Work instruction :: Return every line of the data below word for word, including the punctuation.

(Data excerpts)
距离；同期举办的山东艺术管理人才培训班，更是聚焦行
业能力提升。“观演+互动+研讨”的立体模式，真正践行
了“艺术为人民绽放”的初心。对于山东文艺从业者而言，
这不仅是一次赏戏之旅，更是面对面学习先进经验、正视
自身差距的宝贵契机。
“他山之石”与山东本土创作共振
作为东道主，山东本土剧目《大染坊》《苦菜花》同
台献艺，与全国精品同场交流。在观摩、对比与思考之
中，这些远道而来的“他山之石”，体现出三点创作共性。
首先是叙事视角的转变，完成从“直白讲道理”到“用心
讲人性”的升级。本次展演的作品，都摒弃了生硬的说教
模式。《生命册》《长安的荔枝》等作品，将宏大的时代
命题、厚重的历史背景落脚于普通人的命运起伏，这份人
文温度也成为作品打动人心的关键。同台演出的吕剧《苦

Output for this exercise ::
距离；同期举办的山东艺术管理人才培训班，更是聚焦行
业能力提升。“观演+互动+研讨”的立体模式，真正践行
了“艺术为人民绽放”的初心。对于山东文艺从业者而言，
这不仅是一次赏戏之旅，更是面对面学习先进经验、正视
自身差距的宝贵契机。
“他山之石”与山东本土创作共振
作为东道主，山东本土剧目《大染坊》《苦菜花》同
台献艺，与全国精品同场交流。在观摩、对比与思考之
中，这些远道而来的“他山之石”，体现出三点创作共性。
首先是叙事视角的转变，完成从“直白讲道理”到“用心
讲人性”的升级。本次展演的作品，都摒弃了生硬的说教
模式。《生命册》《长安的荔枝》等作品，将宏大的时代
命题、厚重的历史背景落脚于普通人的命运起伏，这份人
文温度也成为作品打动人心的关键。同台演出的吕剧《苦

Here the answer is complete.